── RECORDED DATA

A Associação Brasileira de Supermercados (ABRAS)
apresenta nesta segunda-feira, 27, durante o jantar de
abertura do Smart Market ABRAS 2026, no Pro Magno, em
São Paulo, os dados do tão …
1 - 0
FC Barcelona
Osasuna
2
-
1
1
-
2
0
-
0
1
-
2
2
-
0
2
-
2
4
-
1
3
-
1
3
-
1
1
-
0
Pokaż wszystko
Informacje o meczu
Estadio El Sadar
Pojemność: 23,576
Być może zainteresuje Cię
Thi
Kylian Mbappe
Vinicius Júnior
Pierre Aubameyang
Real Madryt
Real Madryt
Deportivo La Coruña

────
── RECORDED DATA

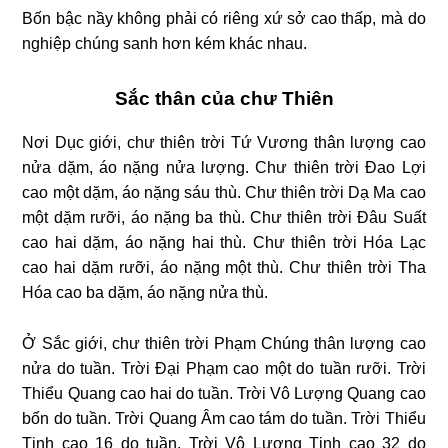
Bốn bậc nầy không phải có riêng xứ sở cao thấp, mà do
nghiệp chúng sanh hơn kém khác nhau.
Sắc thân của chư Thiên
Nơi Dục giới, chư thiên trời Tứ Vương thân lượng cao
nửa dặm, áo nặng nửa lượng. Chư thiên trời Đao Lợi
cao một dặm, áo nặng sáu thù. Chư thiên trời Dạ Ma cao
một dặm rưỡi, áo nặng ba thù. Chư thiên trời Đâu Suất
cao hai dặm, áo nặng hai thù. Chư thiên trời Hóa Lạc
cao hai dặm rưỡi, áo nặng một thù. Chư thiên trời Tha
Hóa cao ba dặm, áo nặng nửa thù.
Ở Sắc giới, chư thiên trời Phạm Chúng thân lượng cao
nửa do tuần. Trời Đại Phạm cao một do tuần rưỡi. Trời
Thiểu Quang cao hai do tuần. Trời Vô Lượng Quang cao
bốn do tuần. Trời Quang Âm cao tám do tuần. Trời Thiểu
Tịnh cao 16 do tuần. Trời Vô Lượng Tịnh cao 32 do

────

WORK INSTRUCTION:
Each line above from the one with "Pierre Aubameyang" up to and including the one with "Deportivo La Coruña" must be set down exactly, and no line outside that span may appear.

SOLVED EXERCISE:
Pierre Aubameyang
Real Madryt
Real Madryt
Deportivo La Coruña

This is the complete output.